Errors when sampling neighbors with disjoint setting
🐛 Describe the bug
from ogb.nodeproppred import PygNodePropPredDataset
from torch_geometric.loader import NeighborLoader
if __name__ == '__main__':
dataset = PygNodePropPredDataset(name='ogbn-products', root='~/GNSL/on_products/dataset')
split_idx= dataset.get_idx_split()
data = dataset[0]
# transform_sampler_output
#print(data.x, data.x.shape, data.x.dtype)
loader = NeighborLoader(data, num_neighbors=[10, 10], batch_size=2, disjoint=1, input_nodes=split_idx['train'])
for mini_batch in loader:
print(mini_batch)
break
When I run python3 data.py, this program encounters exception:
Traceback (most recent call last):
File "/root/GG4RL/data.py", line 14, in
Environment
pyg-libversion: '0.3.1+pt20cu118'- PyTorch version: '2.0.1+cu118'
- OS: Ubuntu 18.04
- Python version: 3.10
- CUDA/cuDNN version: 11.8
- How you installed PyTorch and
pyg-lib(conda,pip, source): pip - Any other relevant information: installed GLIBC-2.9 and pytorch_geometric: 2.3.1
I downgrade my pyg_lib from 0.4.0 to 0.3.1 according to another issue when I encountered another similar issue. However, I encounter this one.

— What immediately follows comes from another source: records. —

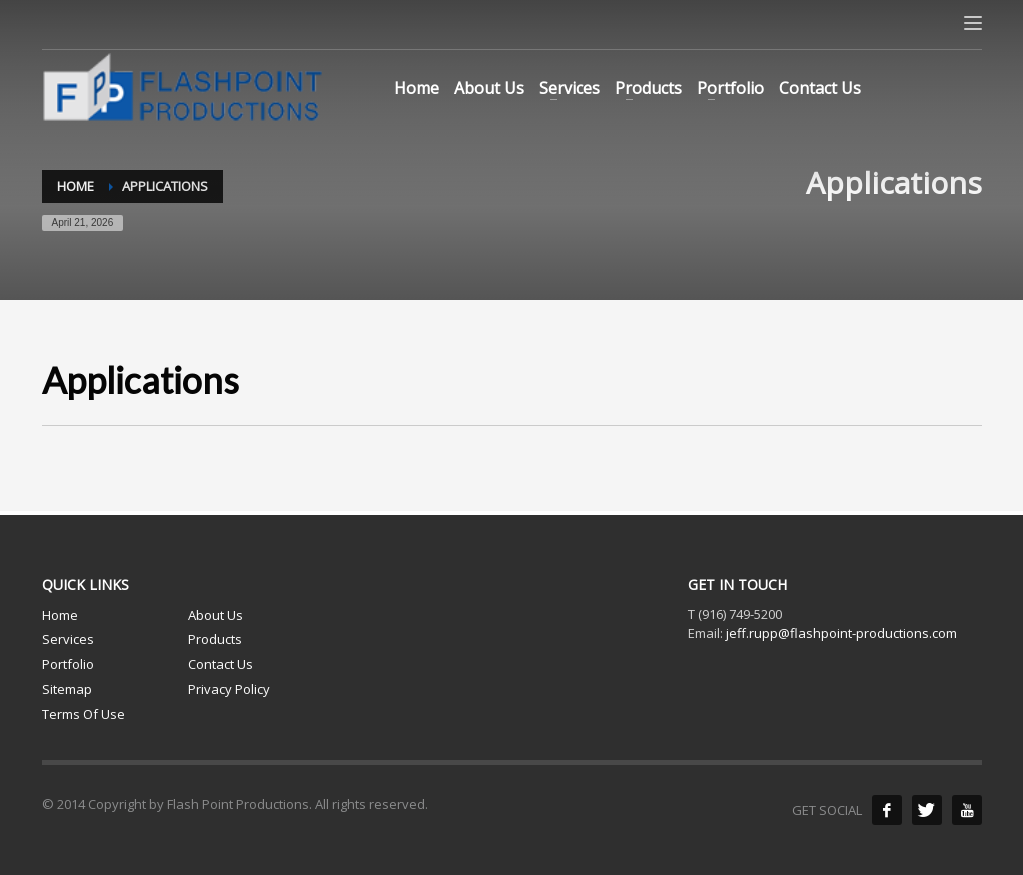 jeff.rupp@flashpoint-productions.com (841, 633)
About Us (215, 615)
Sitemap (67, 689)
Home (60, 615)
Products (215, 639)
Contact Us (220, 664)
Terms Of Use (83, 714)
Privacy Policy (229, 689)
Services (68, 639)
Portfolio (68, 664) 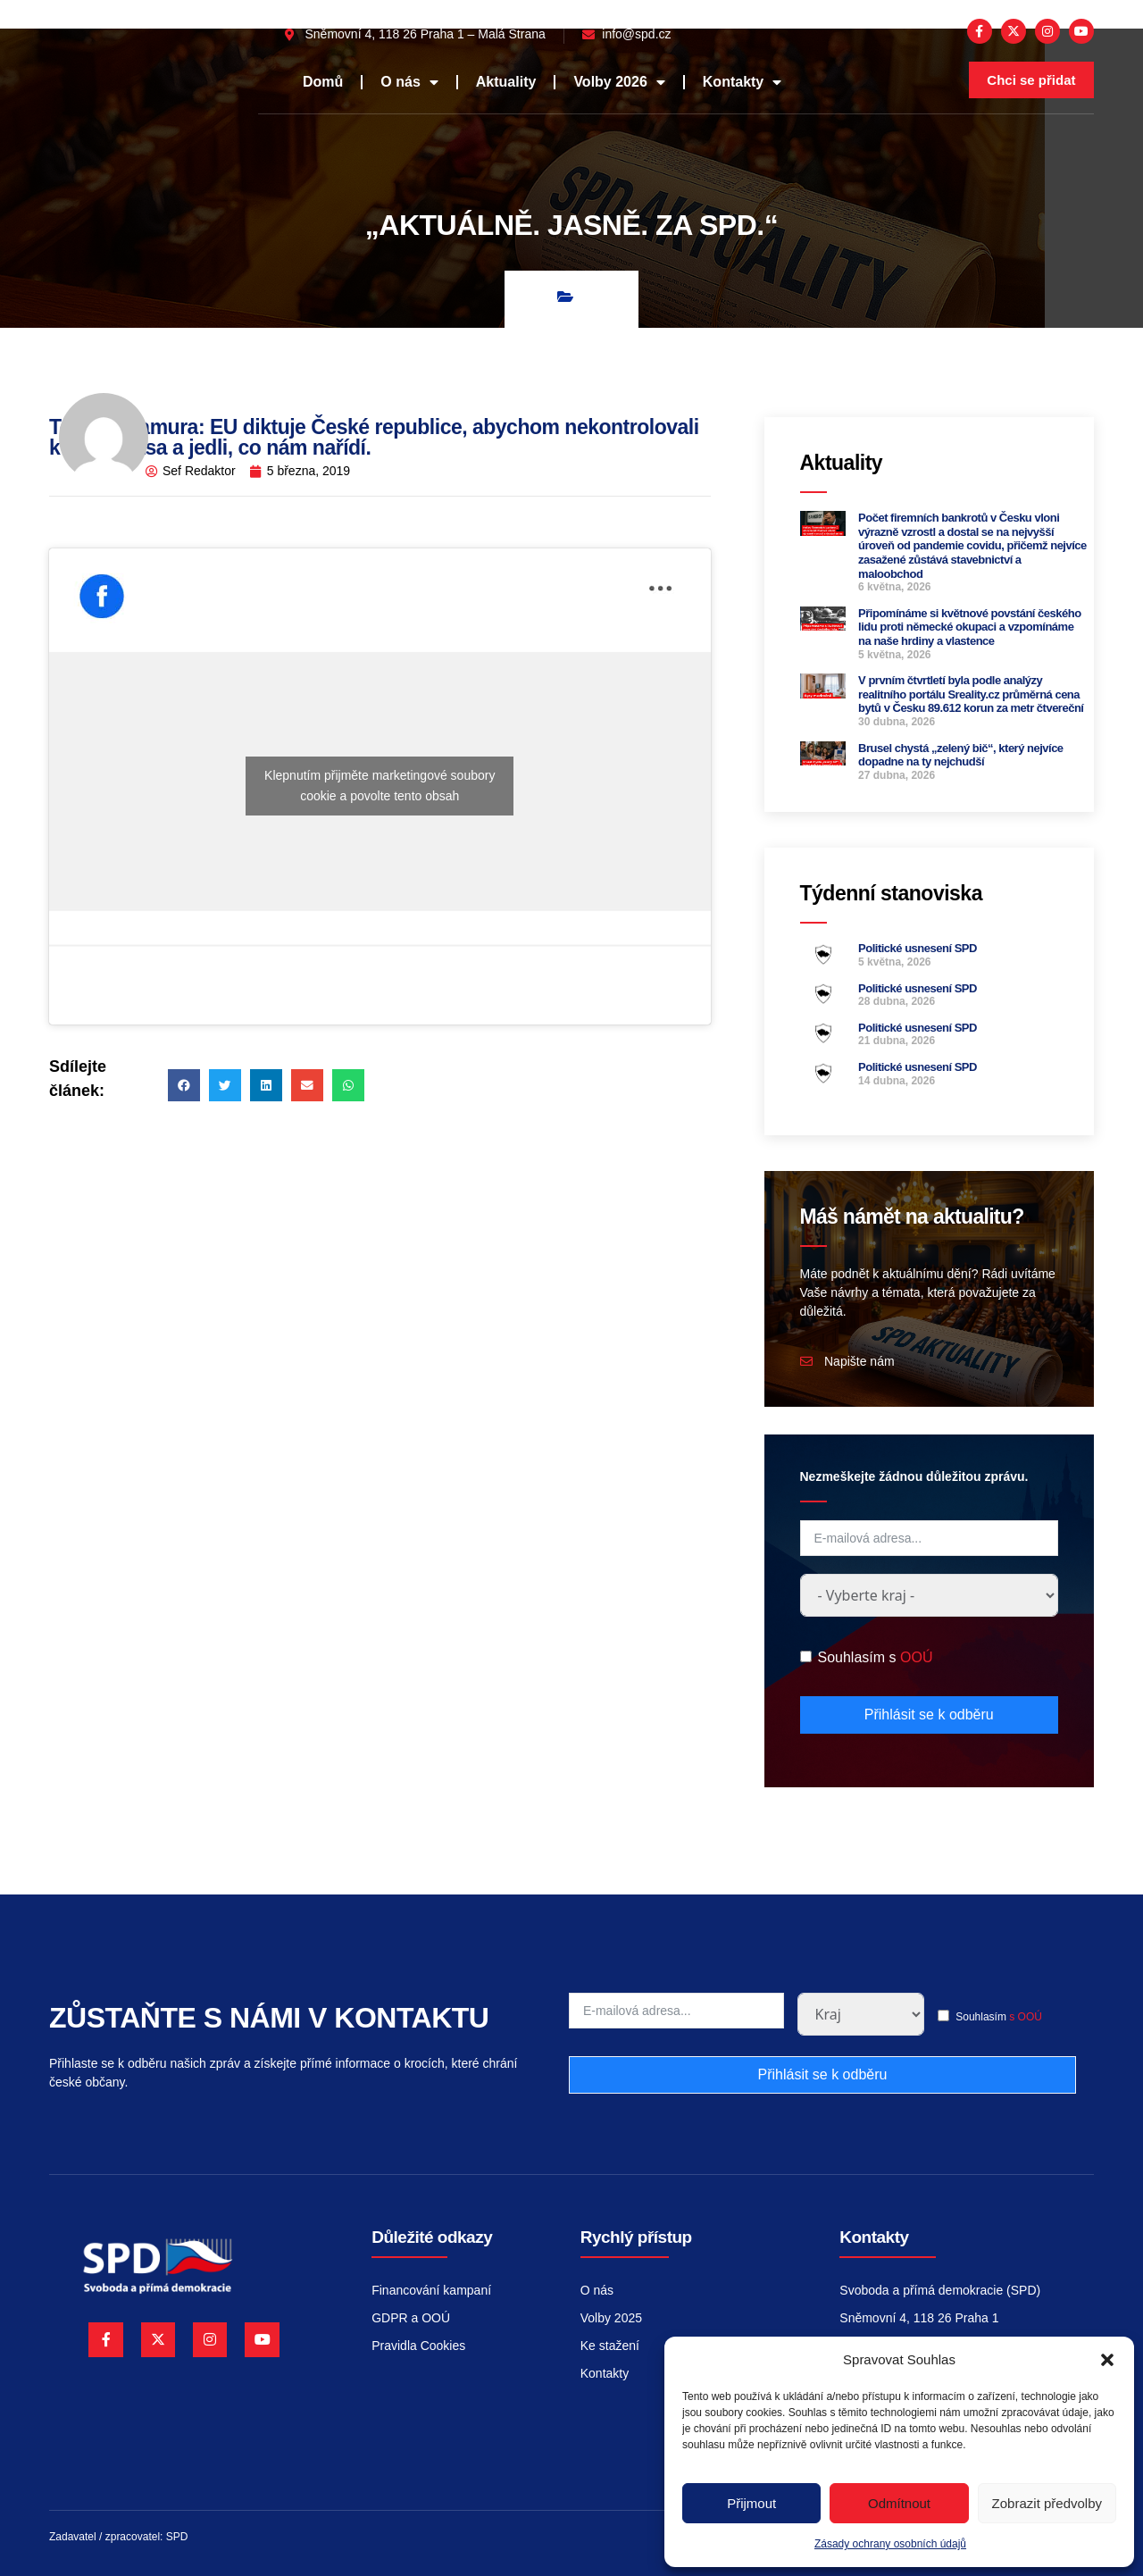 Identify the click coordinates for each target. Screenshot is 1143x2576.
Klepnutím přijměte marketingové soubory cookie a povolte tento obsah (379, 785)
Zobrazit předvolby (1047, 2503)
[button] (1107, 2360)
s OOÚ (1025, 2017)
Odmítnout (899, 2503)
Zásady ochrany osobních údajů (890, 2544)
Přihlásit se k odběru (929, 1714)
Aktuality (506, 81)
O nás (409, 82)
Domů (323, 81)
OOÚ (916, 1657)
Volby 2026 (618, 82)
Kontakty (742, 82)
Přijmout (751, 2503)
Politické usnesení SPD (917, 948)
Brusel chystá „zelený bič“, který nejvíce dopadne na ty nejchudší (961, 755)
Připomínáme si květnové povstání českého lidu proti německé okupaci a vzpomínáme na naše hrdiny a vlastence (969, 627) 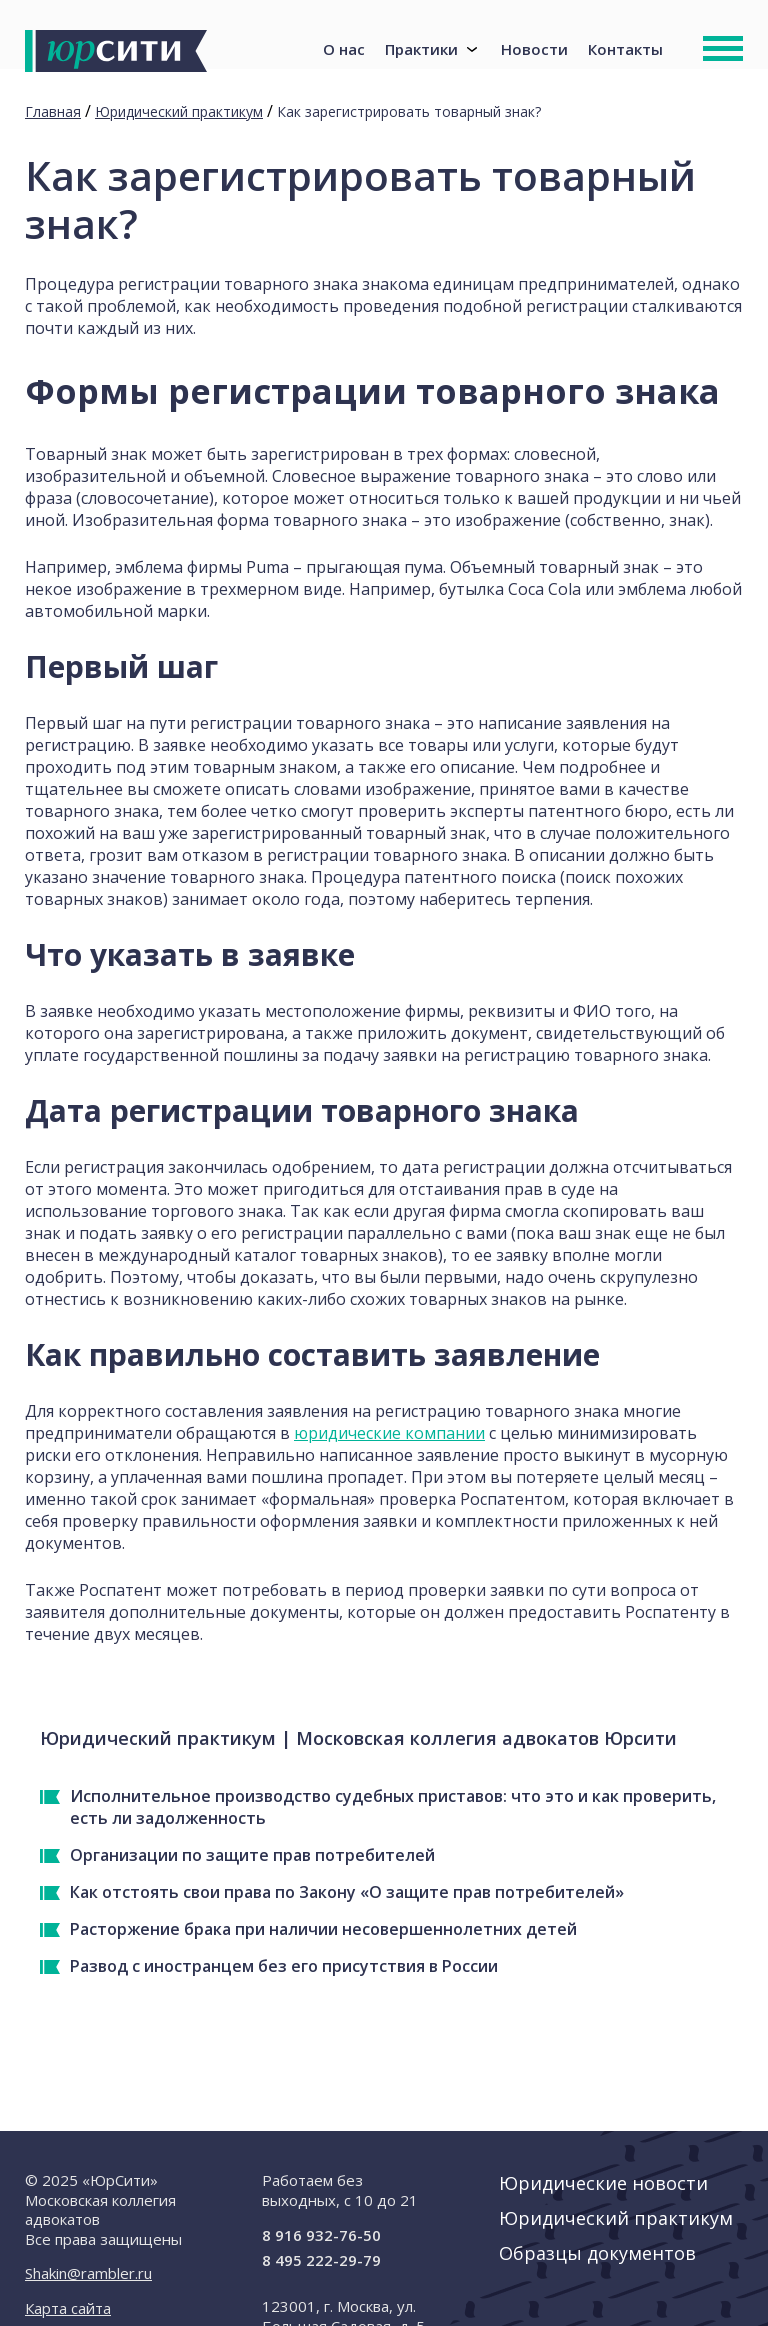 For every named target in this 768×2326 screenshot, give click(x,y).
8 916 (321, 2235)
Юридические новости (603, 2183)
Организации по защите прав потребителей (252, 1855)
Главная (53, 111)
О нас (344, 42)
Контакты (625, 42)
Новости (534, 42)
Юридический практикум (179, 111)
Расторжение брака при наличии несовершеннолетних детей (323, 1929)
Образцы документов (597, 2253)
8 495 (321, 2260)
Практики (421, 42)
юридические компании (389, 1433)
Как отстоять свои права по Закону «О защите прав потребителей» (347, 1892)
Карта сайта (68, 2308)
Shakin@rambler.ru (88, 2273)
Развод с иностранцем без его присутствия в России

If this issue cannot be resolved now, could you kindly tell me how to build a dataloader, where each mini-batch contains batch_size independent ego-graphs of sampled target nodes, i.e., providing a similar result as disjoint=True?
I think one way is to pass in an transform_sampler_output implemented by myself, which would not combine the ego-graphs into one global subgraph. Could you give me an toy example to show how to achieve my purpose? Thanks!
Even thought I changed disjoint to False, it is still such an error there. It seems that pyg_lib causes the issues. torch_sparse works well for disjoint=false.
Hi, I'm having the same exact problem and would also appreciate the help! Here are my
torch==2.2.0+cu118
torch_cluster==1.6.3+pt22cu118
torch_geometric==2.4.0
torch_scatter==2.1.2+pt22cu118
torchaudio==2.2.0+cu118
torchmetrics==0.11.4
torchvision==0.17.0+cu118
pyg_lib==0.4.0
You either need torch-geometric==2.4.0 and pyg-lib==0.3.0, or torch-geometric==2.5.0 and pyg-lib==0.4.0.